▶ **HOW TO COMPLETE THIS TASK**
Pictures stay out. Everything else in the entries is copied exactly.

────────────────

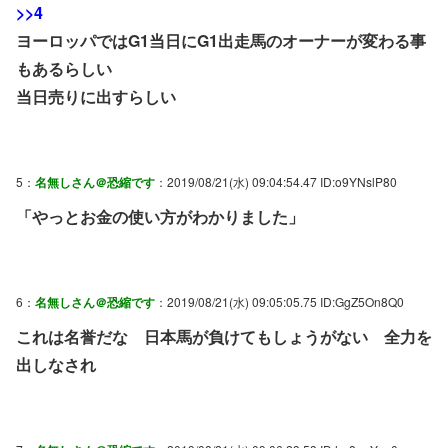
>>4
ヨーロッパではG1当日にG1出走馬のオーナーが変わる事
もあるらしい
当日売りに出すらしい
5：
名無しさん＠恐縮です
：2019/08/21(水) 09:04:54.47 ID:o9YNslP80
「やっとお金の使い方がわかりました」
6：
名無しさん＠恐縮です
：2019/08/21(水) 09:05:05.75 ID:GgZ5On8Q0
これは名誉だな 日本馬が負けてもしょうがない 全力を
出しなされ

────────────────

▶ **RESPONSE FOR THIS EXERCISE**
>>4
ヨーロッパではG1当日にG1出走馬のオーナーが変わる事
もあるらしい
当日売りに出すらしい
5：
名無しさん＠恐縮です
：2019/08/21(水) 09:04:54.47 ID:o9YNslP80
「やっとお金の使い方がわかりました」
6：
名無しさん＠恐縮です
：2019/08/21(水) 09:05:05.75 ID:GgZ5On8Q0
これは名誉だな 日本馬が負けてもしょうがない 全力を
出しなされ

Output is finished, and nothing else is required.